“Even though he had no credentials as a golf teacher, he knew what I was supposed to do,” Toms said. “He always tried to help me and certainly got me where I needed to be.”
Tom Toms Sr. was a student of the game, reading all the books written by Bob Toski, Jack Nicklaus and Ben Hogan, but it was his military background that earned his grandson’s respect.
“He was a World War II veteran and then in the Air Force after that,” said the 13-time PGA Tour winner. “He tried really hard to do what he could for me to help me. That’s probably why I continue to play golf and excel at golf and do it for a living.”
It had been seven years since Toms won a professional event before his victory at The Broadmoor, but overcoming failure is something he said he’s learned from the game.
“So many young people have a hard time dealing with failure, and I think that’s what golf does for you because if you’re somebody that wants to win, you don’t win very often, even the great players,” said the 2001 PGA Championship titlist. “As a young person, it helped me deal with a lot of things that other kids aren’t exposed to.”

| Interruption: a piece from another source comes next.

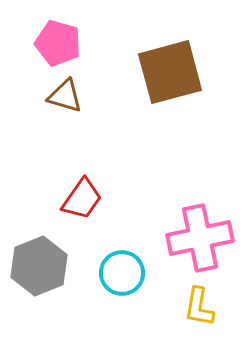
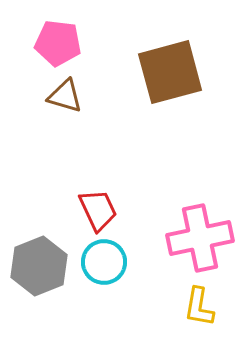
pink pentagon: rotated 9 degrees counterclockwise
red trapezoid: moved 16 px right, 11 px down; rotated 60 degrees counterclockwise
cyan circle: moved 18 px left, 11 px up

Toms is doing his part to help introduce the next generation to the game. His foundation sets out to build core values for underprivileged youth through golf. Toms’ academy features a par 3 course that he believes is ideal for opening the door to beginners.
“People love that because they come out, they spend a couple hours, they get their golf fix for the day and then they get to go home and do all the other activities that are expected,” he said. “Kids love it as well because it’s hard to keep their attention for a long period of time.”